The wellness sector has seen phenomenal growth rates, especially since the pandemic. Hotels have been quick to tap into the potential of wellness services and have enhanced these offerings, such as offering diversified wellness services in existing hotels and launching wellness retreats. A recent study found that wellness hotels around the world recorded impressive growth in 2023, although performance remained uneven across wellness categories and hotel asset classes.
According to RLA Global’s latest Wellness Real Estate Report, published in partnership with HotStats, hotels offering wellness services saw a steady increase in TRevPAR in 2023, with minor wellness hotels (those generating less than $1 million in 10% of total revenue from wellness and leisure) seeing an average increase in TRevPAR of 26% compared to 2022.
RLA Global said smaller wellness hotels have demonstrated greater flexibility in optimizing operational costs, contributing to profits, but their performance points to a fragmented hotel wellness market that investors should pay attention to.
According to the study, luxury hotels with major wellness services recorded three times the TRevPAR of top luxury hotels, but lagged behind top luxury hotels in year-over-year TRevPAR growth and experienced a 4% decline in ADR.Top luxury hotels performed best in terms of ADR and TRevPAR growth in the major wellness services, minor wellness services, and no wellness services categories.

“The emphasis of luxury is on protecting the experience first and foremost, which sometimes means sacrificing other things that might be more beneficial. It gets in the way of offering guests a very high-end, very exclusive, very personalized experience,” said Jeremy McCarthy, group director of spa and wellness at Mandarin Oriental.
Regionally, all markets saw significant year-over-year improvement in TRevPAR, with the Americas growing by +13% and Asia Pacific growing by +48%. GOPPAR similarly continued its positive trajectory, with all markets posting steady growth.

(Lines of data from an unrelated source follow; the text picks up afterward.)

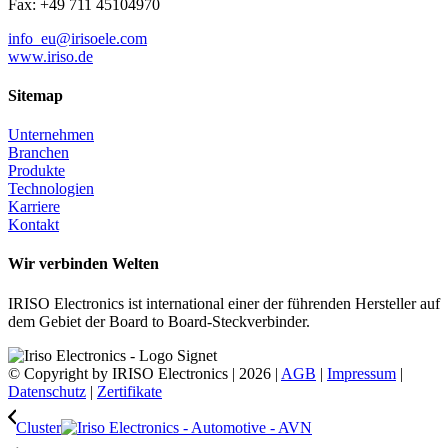
Fax: +49 711 45104970
info_eu@irisoele.com
www.iriso.de
Sitemap
Unternehmen
Branchen
Produkte
Technologien
Karriere
Kontakt
Wir verbinden Welten
IRISO Electronics ist international einer der führenden Hersteller auf
dem Gebiet der Board to Board-Steckverbinder.
© Copyright by IRISO Electronics | 2026 |
AGB
|
Impressum
|
Datenschutz
|
Zertifikate
Cluster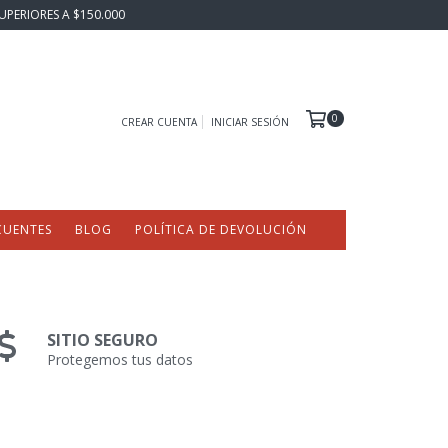
UPERIORES A $150.000
0
CREAR CUENTA
INICIAR SESIÓN
CUENTES
BLOG
POLÍTICA DE DEVOLUCIÓN
SITIO SEGURO
Protegemos tus datos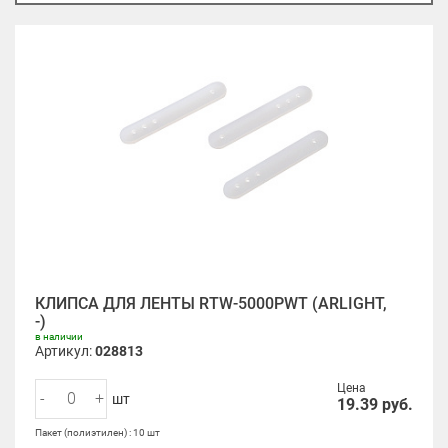
КЛИПСА ДЛЯ ЛЕНТЫ RTW-5000PWT (ARLIGHT,
-)
в наличии
Артикул:
028813
Цена
-
+
шт
19.39
руб.
Пакет (полиэтилен) : 10 шт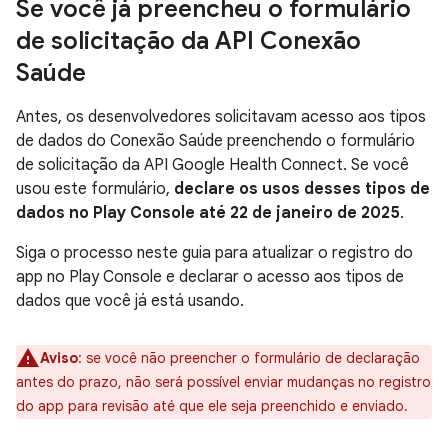
Se você já preencheu o formulário
de solicitação da API Conexão
Saúde
Antes, os desenvolvedores solicitavam acesso aos tipos
de dados do Conexão Saúde preenchendo o formulário
de solicitação da API Google Health Connect. Se você
usou este formulário,
declare os usos desses tipos de
dados no Play Console até 22 de janeiro de 2025
.
Siga o processo neste guia para atualizar o registro do
app no Play Console e declarar o acesso aos tipos de
dados que você já está usando.
Aviso
:
se você não preencher o formulário de declaração
antes do prazo, não será possível enviar mudanças no registro
do app para revisão até que ele seja preenchido e enviado.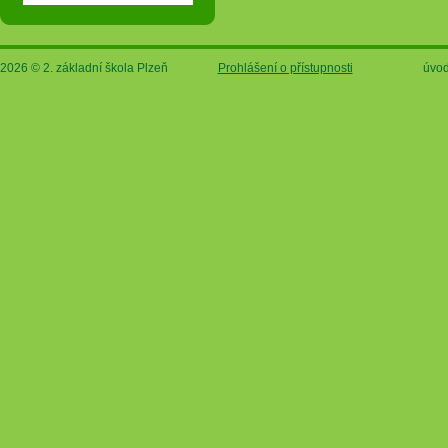
2026 © 2. základní škola Plzeň
Prohlášení o přístupnosti
úvod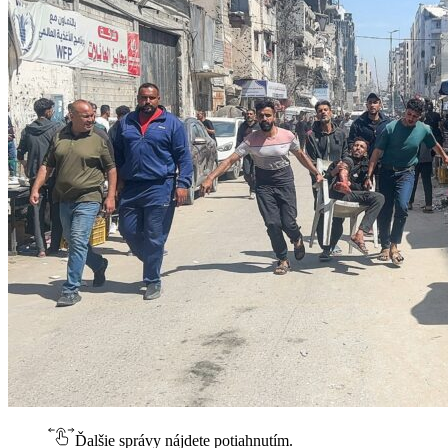
Ďalšie správy nájdete potiahnutím.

GOPPAR doubled in Asia Pacific and increased by 25% in Africa.
In 2023, average F&B revenue per room increased slightly across all three categories, driven mainly by restaurant spending, but large and small wellness hotels saw a decline in beverage sales and room service revenue, down 13% and 12%, respectively.
In addition to hotels, wellness services are also becoming an integral part of the value proposition of branded residence projects globally, according to the study. A study of branded residence developments in Dubai found that completed and pipeline projects have 10 key wellness facilities – indoor swimming pools, vitality pools, relaxation lounges, hair and nail salons, yoga studios, spas, saunas, spa treatment rooms, gyms and outdoor pools.
According to a recent study by the Global Wellness Institute (GWI), the wellness real estate sector is one of the most lucrative real estate categories, with the global market size expected to reach $438.2 billion by 2023.
From 2019 to 2020, wellness real estate was one of the few wellness sectors to post impressive performance (growth of 21.6%), despite the contraction in overall construction output and global GDP (-0.8% and -2.6%, respectively). From 2019 to 2023, the wellness real estate sector maintained a high average annual growth rate of 18.1%, compared to the overall construction industry average annual growth rate of 5.1%.
According to GWI’s research, the wellness real estate market is mainly concentrated in North America, Asia Pacific, and Europe, with these three regions collectively accounting for 99% of the global market. North America will be the largest regional market by 2023, accounting for 44% of the global share.
Despite significant demand for wellness facilities, global construction growth is slowing, falling from 16.7% growth in 2020-21 to just 1.9% in 2022-23. GWI attributes this to slowing global economic growth, a severe real estate crisis in China, and negative construction market growth in many regions, including Asia Pacific (-1.3%), Middle East & North Africa (-2.2%) and Sub-Saharan Africa (-7.6%).